- [WHAT TO PRODUCE] In the listing below, count the lines with "Ramona" and report only the figure.

- [INPUT DATA]
----

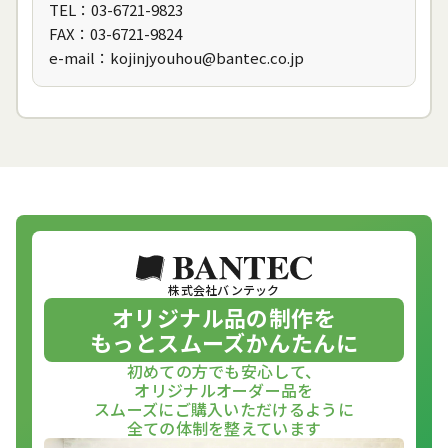
TEL：03-6721-9823
FAX：03-6721-9824
e-mail：kojinjyouhou@bantec.co.jp
株式会社バンテック
オリジナル品の制作を
もっとスムーズかんたんに
初めての方でも安心して、
オリジナルオーダー品を
スムーズにご購入いただけるように
全ての体制を整えています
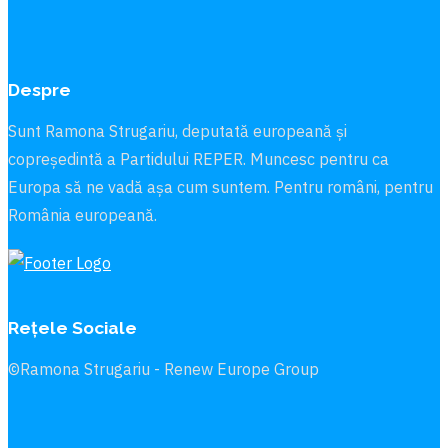
Despre
Sunt Ramona Strugariu, deputată europeană și
copreședintă a Partidului REPER. Muncesc pentru ca
Europa să ne vadă aşa cum suntem. Pentru români, pentru
România europeană.
Rețele Sociale
©Ramona Strugariu - Renew Europe Group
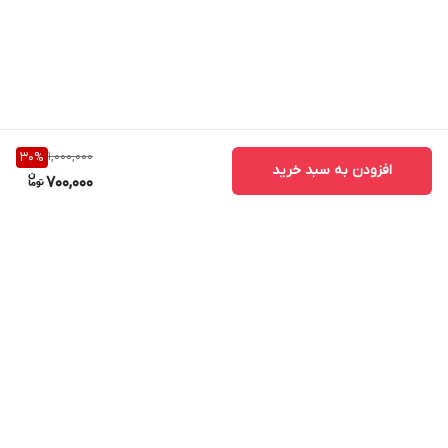
1,000,000
30
%
افزودن به سبد خرید
700,000
برگشت به بالا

----

- [ANSWER TO THIS PROBLEM] 2